Amazon's Zoox robotaxi is here and we really want to ride one

With a sleek design and "over 100" safety features, Zoox's L5 is a taste of a fully autonomous future.

Amazon-owned Zoox today unveiled its first fully autonomous taxi, a rectangular vehicle capable of transporting four people at up to 75 miles per hour. The Zoox L5 is all-electric and so autonomous it doesn’t even include a steering wheel. Oh, and it’s bi-directional, so it can move forward or backward without turning around.


It’s taken six years for Zoox to reveal the fruits of its labors to the world — and it looks like that time was well-spent. The Zoox L5 is sleek as hell and, though we’ll reserve final judgment until it’s actually out on the road, it has the potential to actually prove itself as a significant step in robotaxi domination. Uber who?

Not just autonomous — What Zoox gets so right in the L5’s design is that it’s capable of driving itself all over town, yes, but it’s also fun. This isn’t just a sedan that Zoox retrofitted with sensors and complex AI; it’s in a category of its own making.


Since the L5 doesn’t have to worry about fitting a driver seat or steering wheel into the mix, it can instead use that space for stretching out with your fellow riders. The interior is comprised of two loveseat-style bench seats that face each other opposite floor-to-ceiling windows.


Zoox also knows riders will be wary of an autonomous car’s safety. The company says the L5 has “more than 100” safety innovations, including a special bidrectional airbag system and a sensor LiDAR sensor system that gives the car a 270-degree view of all four corners of the vehicle.
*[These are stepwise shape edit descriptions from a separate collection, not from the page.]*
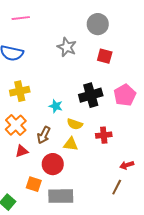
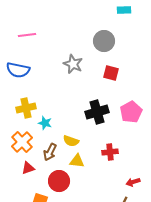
cyan star: (56, 106) -> (45, 123), moved
yellow semicircle: (75, 124) -> (71, 141), moved

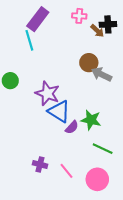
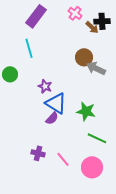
pink cross: (79, 16) -> (75, 13), turned 32
cyan line: (29, 40) -> (29, 48), moved
purple star: (47, 93) -> (45, 86), size x0.6
purple semicircle: (72, 127) -> (52, 118), moved

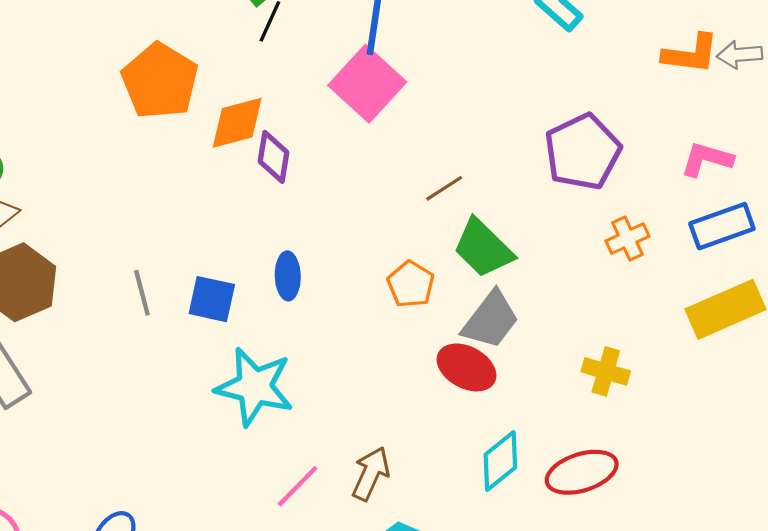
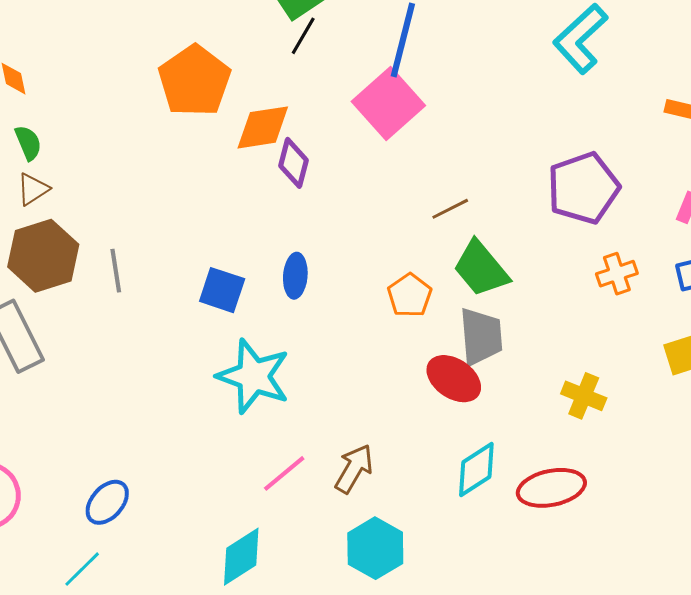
gray line: (142, 293) -> (116, 271), moved
gray trapezoid: (491, 320) -> (481, 336), turned -48

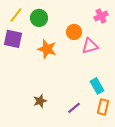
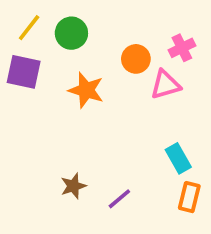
pink cross: (101, 16) -> (182, 48), moved
purple line: (74, 108) -> (119, 199), moved

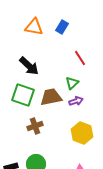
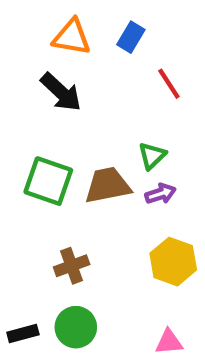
red line: (80, 58) -> (169, 84), moved
black arrow: (29, 66) -> (61, 92), moved
brown cross: (35, 126) -> (72, 266), moved

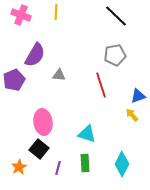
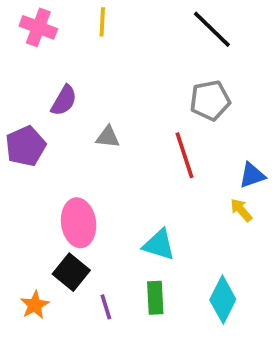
purple semicircle: (35, 55) -> (64, 100), size x0.7
purple line: (58, 168) -> (106, 307), turned -32

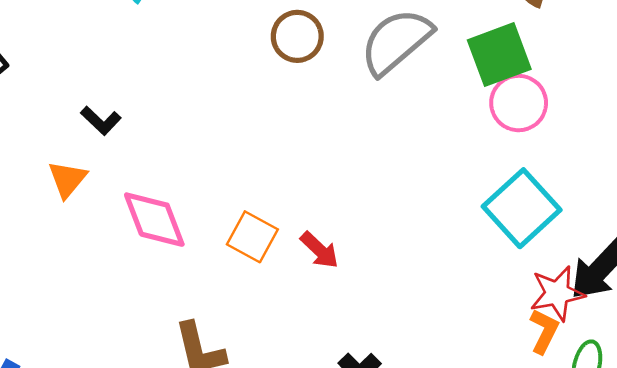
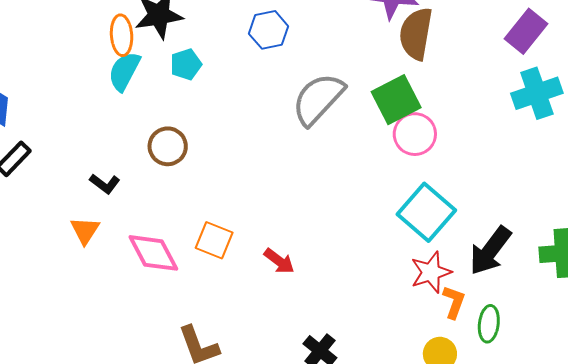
brown circle: (297, 36) -> (168, 146), moved
orange square: (252, 237) -> (214, 240), moved
red star: (557, 293) -> (431, 272), moved

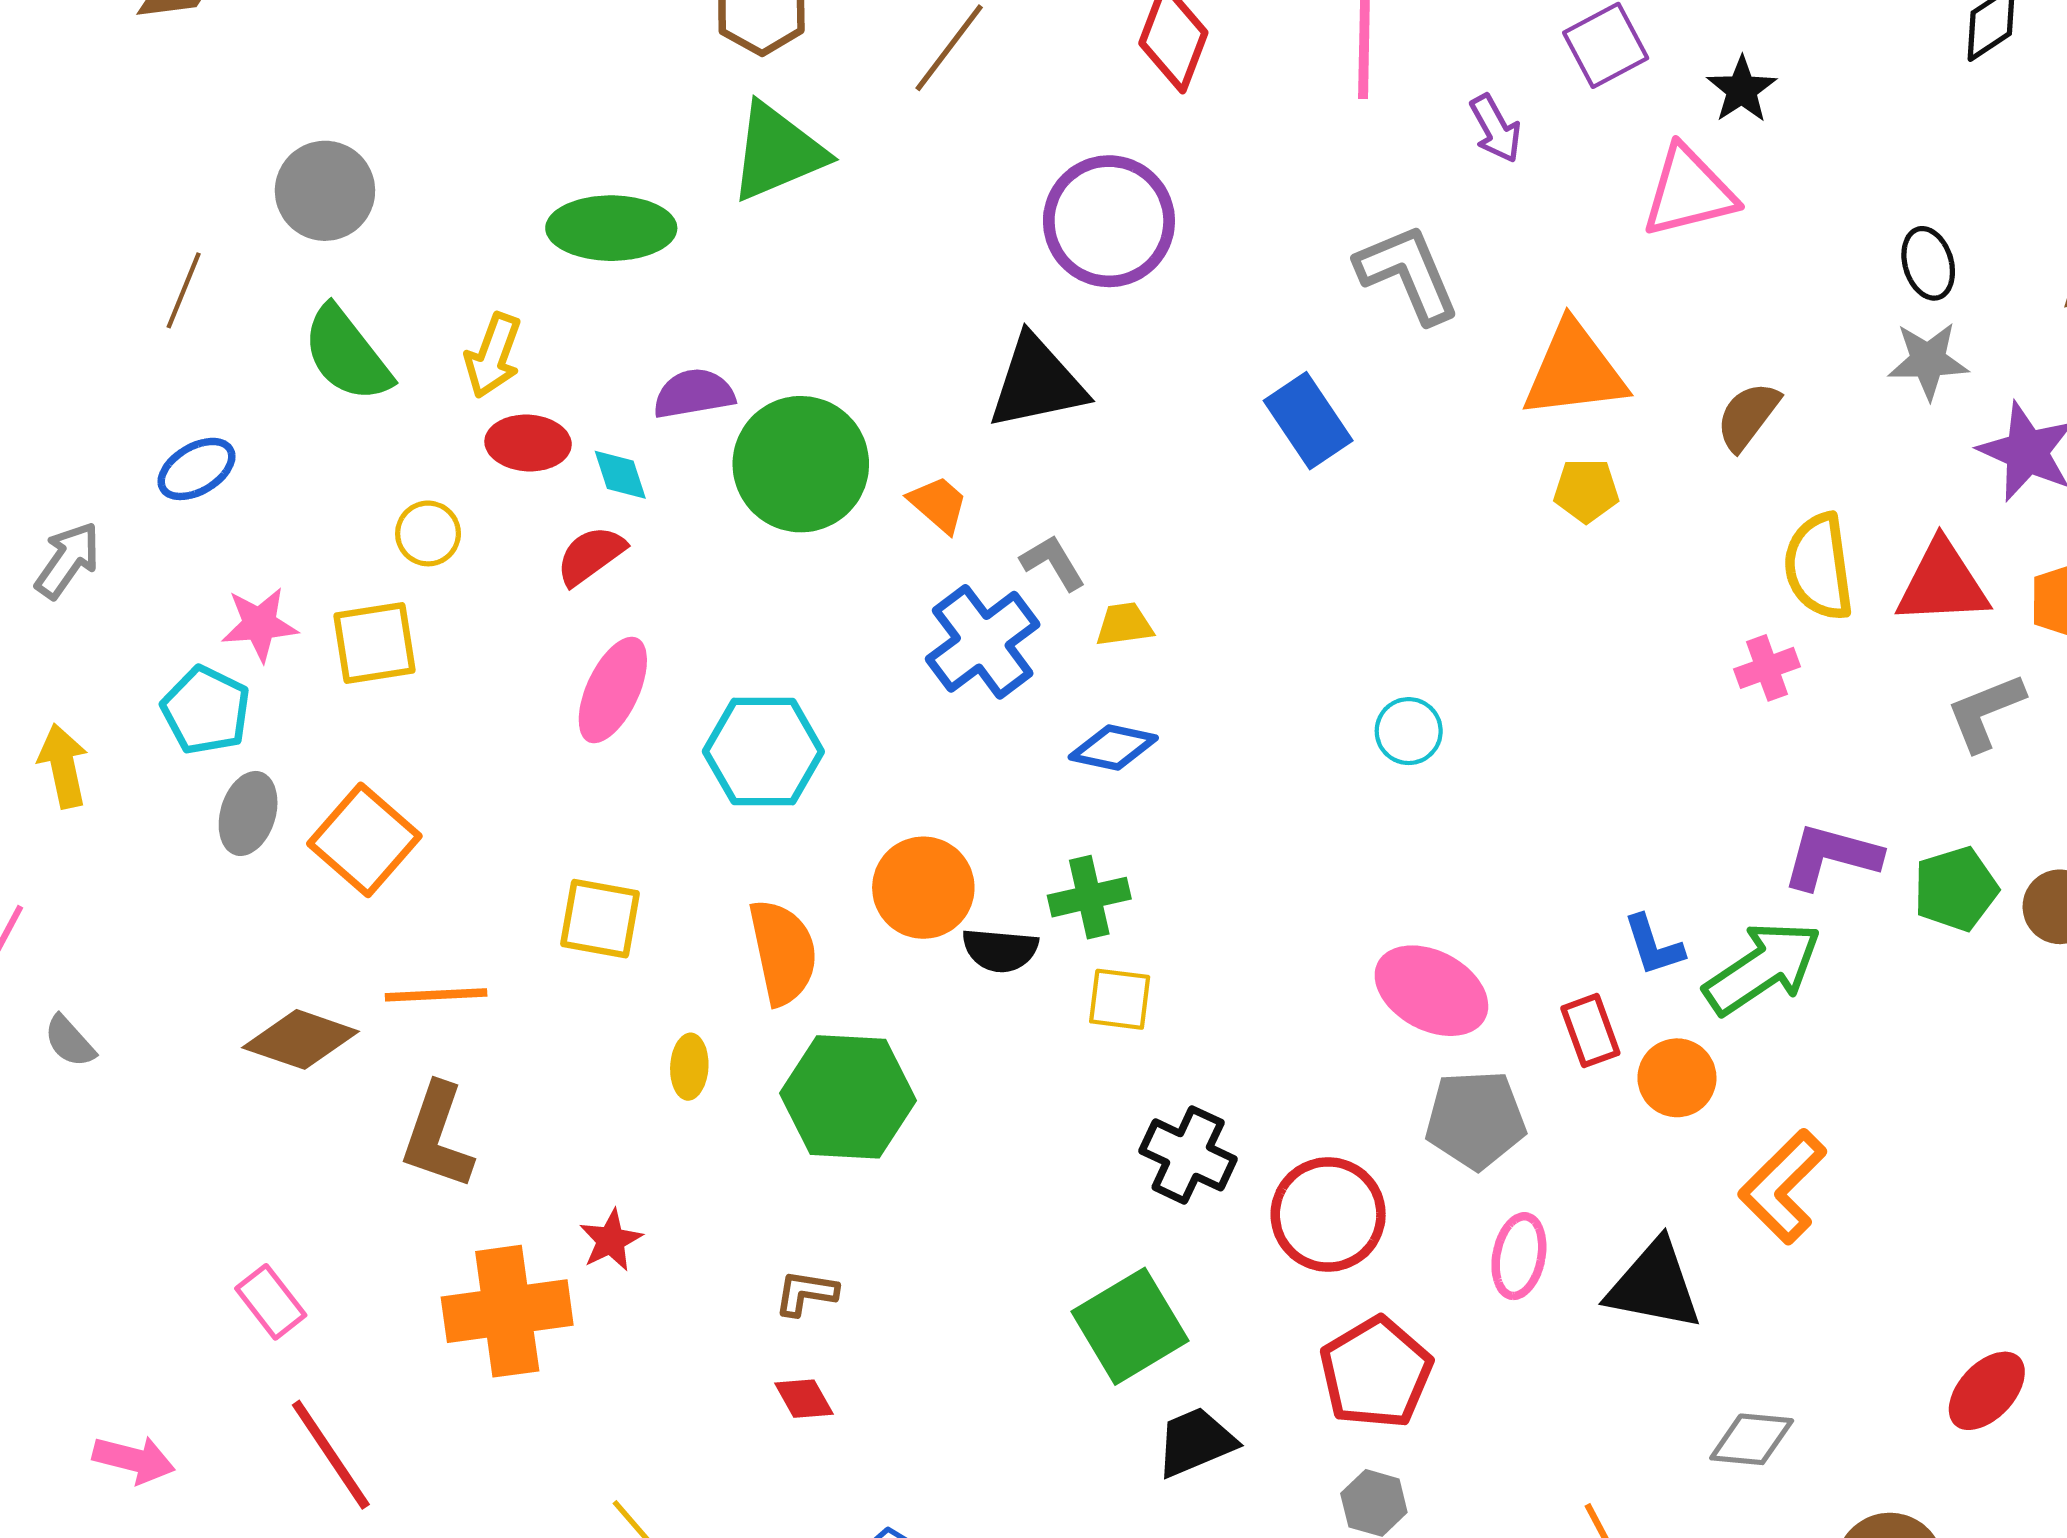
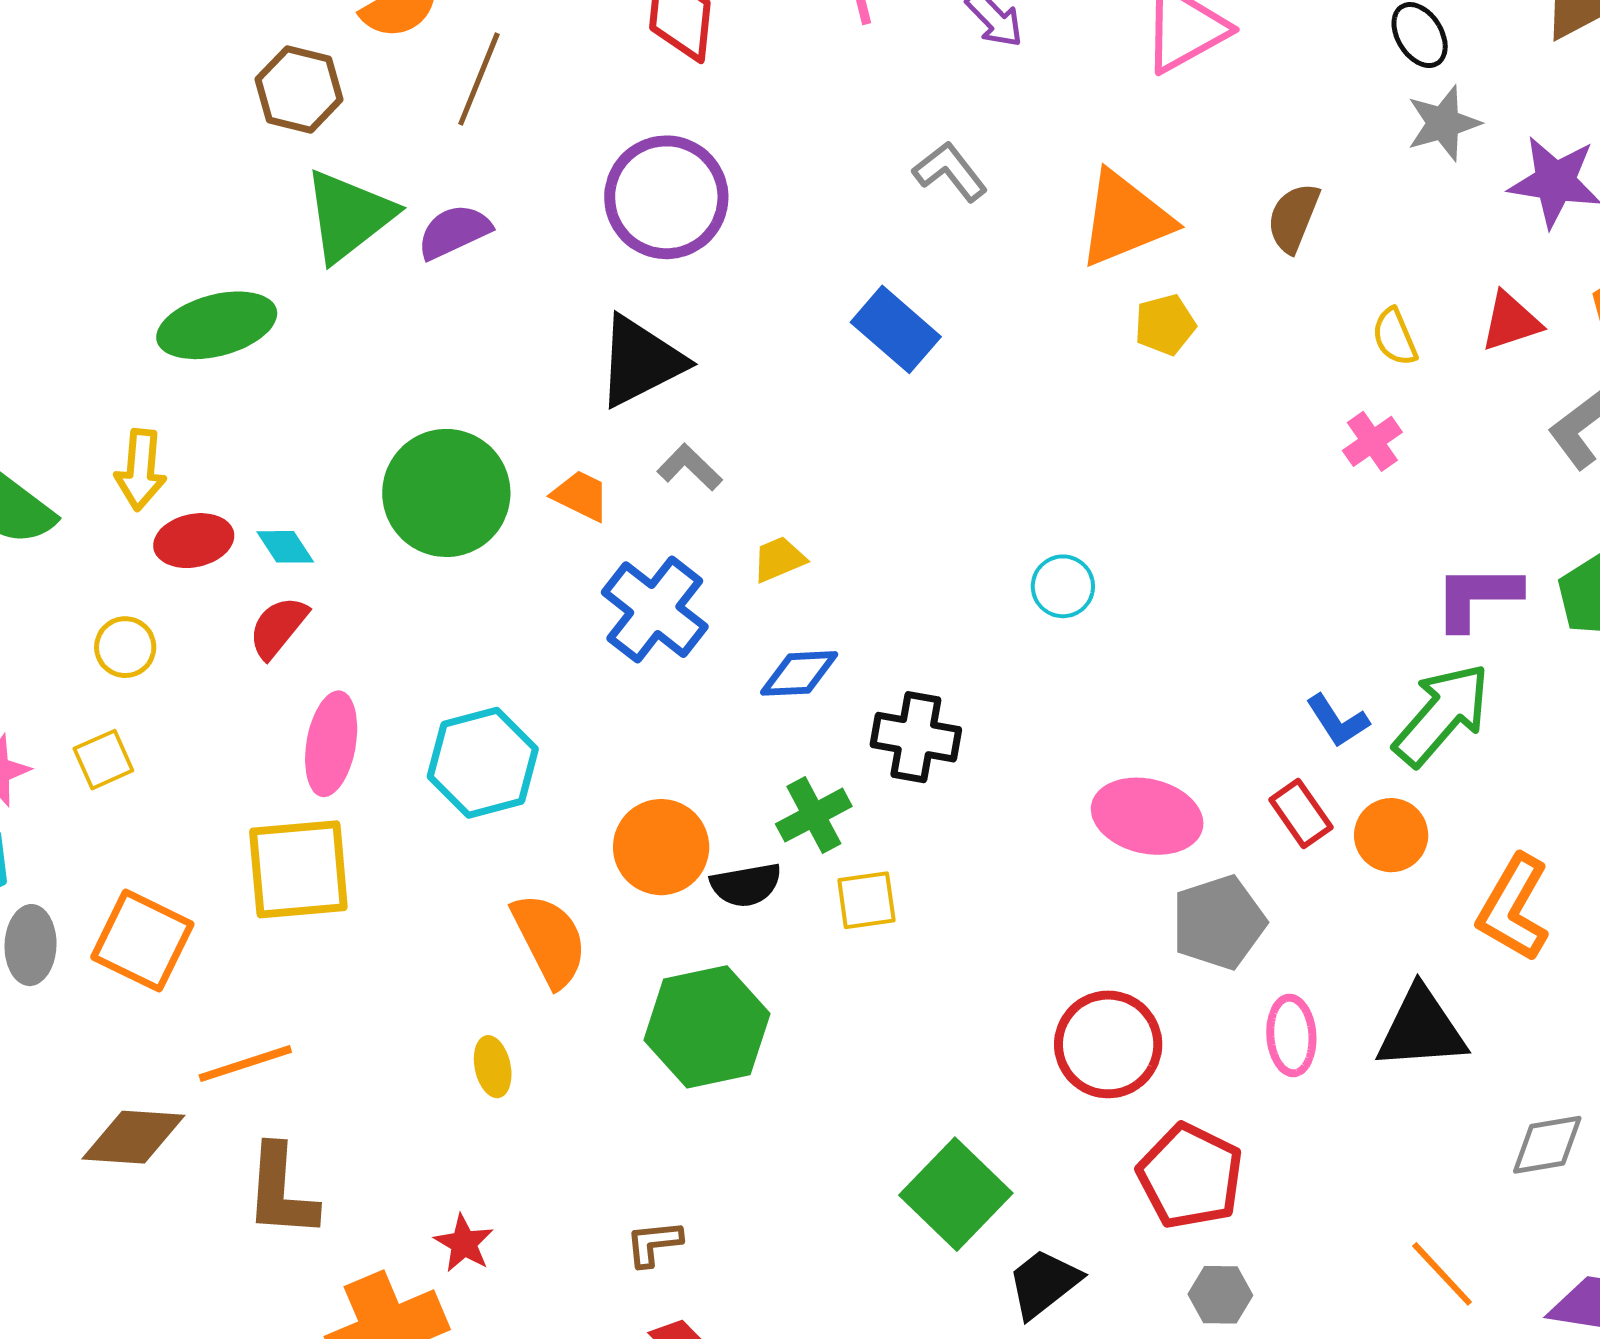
gray L-shape: (1408, 274) -> (950, 172), size x0.7
purple semicircle: (694, 394) -> (454, 232), moved
gray L-shape: (1053, 563) -> (690, 467), moved
yellow semicircle: (1819, 567) -> (1395, 337), size x0.6
red triangle: (1942, 583) -> (1511, 322), size x0.7
yellow square: (374, 643) -> (103, 760), size x0.7
yellow square: (600, 919) -> (298, 869), moved, size x1.4
green hexagon: (848, 1097) -> (707, 1027), moved
black cross: (1188, 1155) -> (916, 737), moved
Robotaxi dreaming — When we’ll actually be able to hail a Zoox is hard to say, but suffice it to say we won’t be rolling up to Christmas dinner in one this year. Which is too bad, really; the lack of driver could work well during a pandemic.

It’s unclear whether or not Zoox has received federal approval for operation, though the Federal Motor Vehicle Safety Standards says it’s passed all the necessary crash tests. TechCrunch notes that federal standards require vehicles to have steering wheels; only one other company, autonomous delivery startup Nuro, has received an exemption on this basis, and that was only for a low-speed electric vehicle that doesn’t carry people.

The robotaxi industry has rapidly turned into a racing ground. Intel paid nearly $1 billion for robotaxi startup Moovit earlier this year, forecasting at the time that the industry would hit $160 billion in the next ten years.

Amazon purchased Zoox not long after for somewhere around $1 billion. Looks like the company has made the best of its pandemic setbacks.